◆ **Try it**: Transcribe the rest of the listing below, starting with the line that contains "visa type D" and ending with the last line, exactly as written.

◆ **Provided records**:
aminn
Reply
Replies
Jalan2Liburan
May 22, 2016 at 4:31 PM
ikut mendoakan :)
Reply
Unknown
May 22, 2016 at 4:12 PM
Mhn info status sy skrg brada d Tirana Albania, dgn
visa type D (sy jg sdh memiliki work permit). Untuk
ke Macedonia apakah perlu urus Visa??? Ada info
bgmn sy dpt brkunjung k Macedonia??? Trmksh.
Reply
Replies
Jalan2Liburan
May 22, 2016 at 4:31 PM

◆ **Response below**:
visa type D (sy jg sdh memiliki work permit). Untuk
ke Macedonia apakah perlu urus Visa??? Ada info
bgmn sy dpt brkunjung k Macedonia??? Trmksh.
Reply
Replies
Jalan2Liburan
May 22, 2016 at 4:31 PM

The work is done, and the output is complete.